I started really working my wrists, and one of them budged. He fucking budged! Finally.
“Hold on, let me get warmed up,” I told him.
He took a couple of steps toward me. I had him. Just a moment longer, and he would be eating out of my hand. If I really tried, I probably could have made that happen literally. I did it with Mason. I did it with a lot of them, but apparently my skills were better against bosses than against guards.
Just then, right as I was about to get him close enough to really start talking to him and getting him to open up to me, I heard gunshots from behind the door. Both men grabbed their guns and move them to the ready position.
The man standing over me reached up with his thick bare hand and unscrewed the lightbulb over my head. The room plunged into darkness, and the door slid open, letting light pour in from outside.

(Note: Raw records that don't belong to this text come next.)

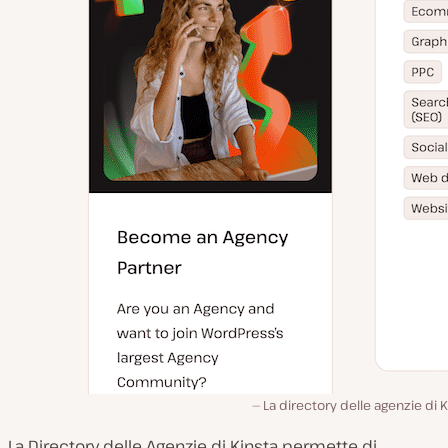
La directory delle agenzie di K
La Directory delle Agenzie di Kinsta permette di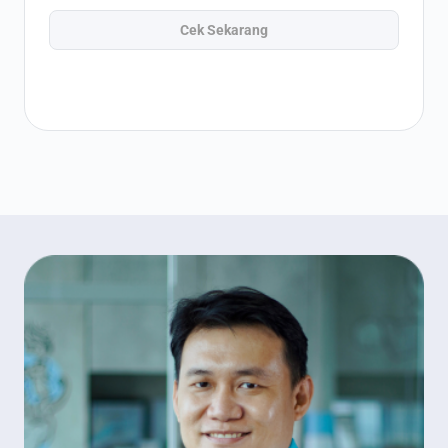
Cek Sekarang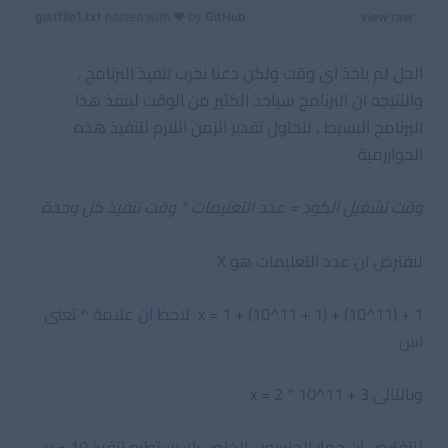
gistfile1.txt
hosted with ❤ by
GitHub
view raw
الحل لم ياخذ اي وقت ولكن دعنا نجرب تنفيذ البرنامج ,
والنتيجة ان البرنامج سياخذ الكثير من الوقت لينفذ هذا
البرنامج البسيط , لنحاول تقدير الزمن اللازم لتنفيذ هذه
الخوارزمية
وقت تشغيل الكود = عدد التعليمات * وقت تنفيذ كل وحدة
لنفترض ان عدد التعليمات هو X
x = 1 + (10^11 + 1) + (10^11) + 1 لاحظ ان علامة ^ تعنى
اس
وبالتالى x = 2 * 10^11 + 3
لنتفترض ان جهاز الحاسوب الخاص بك يستطيع تنفيذ y = 10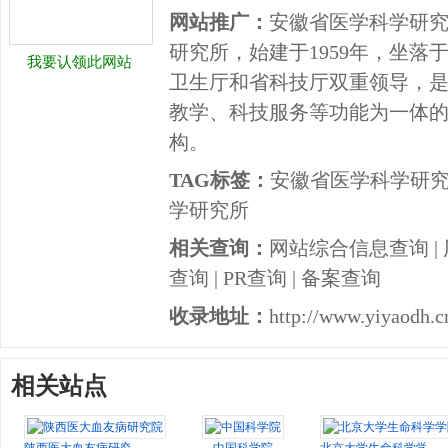
网站推广：
安徽省医学科学研
研究所，始建于1959年，坐落
我要认领此网站
卫生厅和省科技厅双重领导，
教学、科技服务等功能为一体
构。
TAG标签：
安徽省医学科学研
学研究所
相关查询：
网站综合信息查询
|
查询
|
PR查询
|
备案查询
收录地址：
http://www.yiyaodh.c
相关站点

It wasn’t much, just the light that spilled into the building from the street lights out front, but it was enough to see that the guards might as well have been twins.
The door closed again, plunging me into complete darkness, alone.
“That’s okay, guys, I’ll just sit here and keep myself company, then,” I said to the empty room. I tried whistling, but I was never all that great at it.
More gunshots rang out on the other side of the door.
“Wouldn’t it be something if another boss was here, not Mason, trying to shoot the place up and stop whoever this fucker is?” I asked myself aloud.
I waited, listening to more and more gunshots while they kept getting closer and closer.
“Dammit, Mason, all this talk
about having to go to the bathroom is coming back to bite me in the ass, man. Hurry up,” I called out. I had to pee. It came to me pretty suddenly, too.
I squirmed in the chair while I waited for what felt like an eternity for Mason to come through that damn door. Where the hell was he? It wasn’t like we hadn’t done this shit a million times already. He knew the damn drill.